Dataset entries
--------------------------------
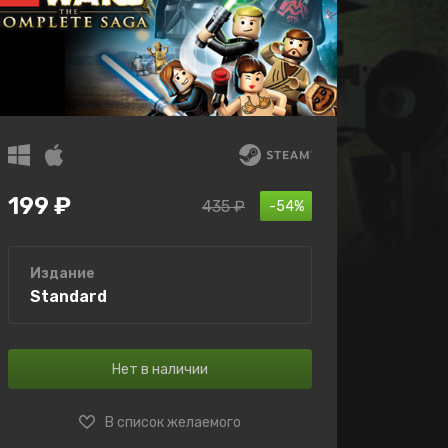
199 ₽
435 ₽
-54%
Издание
Standard
Нет в наличии
В список желаемого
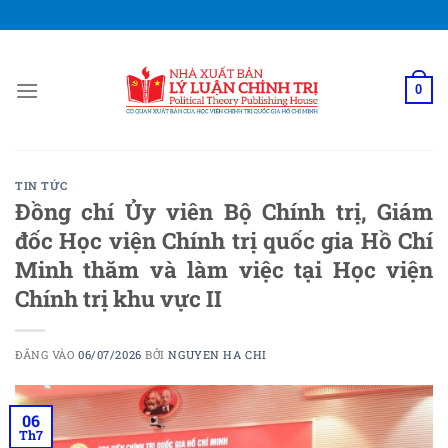
Bỏ
qua
nội
dung
0
TIN TỨC
Đồng chí Ủy viên Bộ Chính trị, Giám
đốc Học viện Chính trị quốc gia Hồ Chí
Minh thăm và làm việc tại Học viện
Chính trị khu vực II
ĐĂNG VÀO
06/07/2026
BỞI
NGUYEN HA CHI
06
Th7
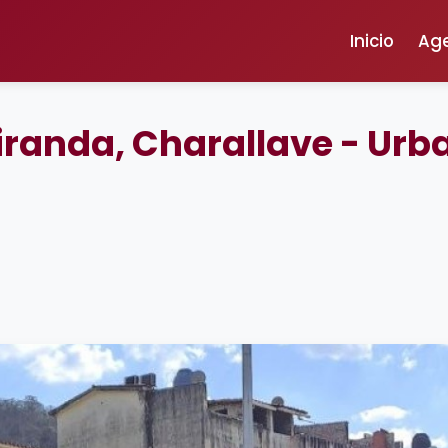
Inicio
Ag
randa, Charallave - Ur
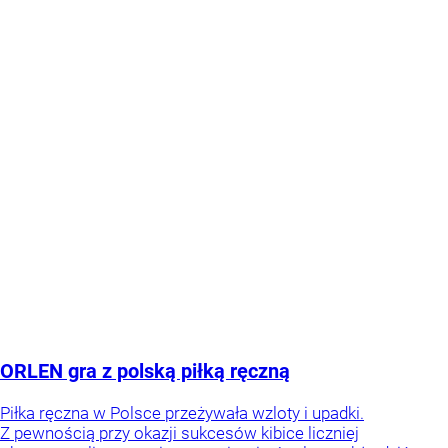
ORLEN gra z polską piłką ręczną
Piłka ręczna w Polsce przeżywała wzloty i upadki.
Z pewnością przy okazji sukcesów kibice liczniej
--------------------------------
What you need to do: Go line by line through the records above and copy each one containing "Chính".

Answer for this exercise:
Đồng chí Ủy viên Bộ Chính trị, Giám
đốc Học viện Chính trị quốc gia Hồ Chí
Chính trị khu vực II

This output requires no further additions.